Document understanding data
-*-

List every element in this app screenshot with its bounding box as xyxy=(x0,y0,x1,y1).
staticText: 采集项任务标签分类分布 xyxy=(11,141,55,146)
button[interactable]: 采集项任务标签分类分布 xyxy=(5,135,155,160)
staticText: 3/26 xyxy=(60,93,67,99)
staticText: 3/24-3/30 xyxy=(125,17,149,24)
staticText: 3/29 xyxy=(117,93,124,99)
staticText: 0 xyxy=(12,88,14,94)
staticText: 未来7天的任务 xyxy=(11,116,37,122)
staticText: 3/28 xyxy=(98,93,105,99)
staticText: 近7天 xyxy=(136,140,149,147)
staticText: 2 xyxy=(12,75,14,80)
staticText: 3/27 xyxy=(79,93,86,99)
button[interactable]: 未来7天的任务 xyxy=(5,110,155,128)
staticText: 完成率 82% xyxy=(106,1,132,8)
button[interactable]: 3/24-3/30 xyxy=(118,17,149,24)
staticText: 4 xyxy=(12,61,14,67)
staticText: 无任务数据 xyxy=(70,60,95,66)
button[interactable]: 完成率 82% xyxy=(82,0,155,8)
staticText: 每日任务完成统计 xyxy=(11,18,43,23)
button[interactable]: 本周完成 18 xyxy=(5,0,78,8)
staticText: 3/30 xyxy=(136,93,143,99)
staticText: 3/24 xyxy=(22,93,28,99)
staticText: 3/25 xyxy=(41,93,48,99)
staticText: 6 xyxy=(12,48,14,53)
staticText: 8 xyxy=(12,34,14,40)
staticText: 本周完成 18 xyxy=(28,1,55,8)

-*-

• **WHAT THE EXERCISE ASKS**
The data above should be reproduced in full and exactly.

• **EXERCISE RESPONSE**
List every element in this app screenshot with its bounding box as xyxy=(x0,y0,x1,y1).
staticText: 采集项任务标签分类分布 xyxy=(11,141,55,146)
button[interactable]: 采集项任务标签分类分布 xyxy=(5,135,155,160)
staticText: 3/26 xyxy=(60,93,67,99)
staticText: 3/24-3/30 xyxy=(125,17,149,24)
staticText: 3/29 xyxy=(117,93,124,99)
staticText: 0 xyxy=(12,88,14,94)
staticText: 未来7天的任务 xyxy=(11,116,37,122)
staticText: 3/28 xyxy=(98,93,105,99)
staticText: 近7天 xyxy=(136,140,149,147)
staticText: 2 xyxy=(12,75,14,80)
staticText: 3/27 xyxy=(79,93,86,99)
button[interactable]: 未来7天的任务 xyxy=(5,110,155,128)
staticText: 完成率 82% xyxy=(106,1,132,8)
button[interactable]: 3/24-3/30 xyxy=(118,17,149,24)
staticText: 4 xyxy=(12,61,14,67)
staticText: 无任务数据 xyxy=(70,60,95,66)
button[interactable]: 完成率 82% xyxy=(82,0,155,8)
staticText: 每日任务完成统计 xyxy=(11,18,43,23)
button[interactable]: 本周完成 18 xyxy=(5,0,78,8)
staticText: 3/30 xyxy=(136,93,143,99)
staticText: 3/24 xyxy=(22,93,28,99)
staticText: 3/25 xyxy=(41,93,48,99)
staticText: 6 xyxy=(12,48,14,53)
staticText: 8 xyxy=(12,34,14,40)
staticText: 本周完成 18 xyxy=(28,1,55,8)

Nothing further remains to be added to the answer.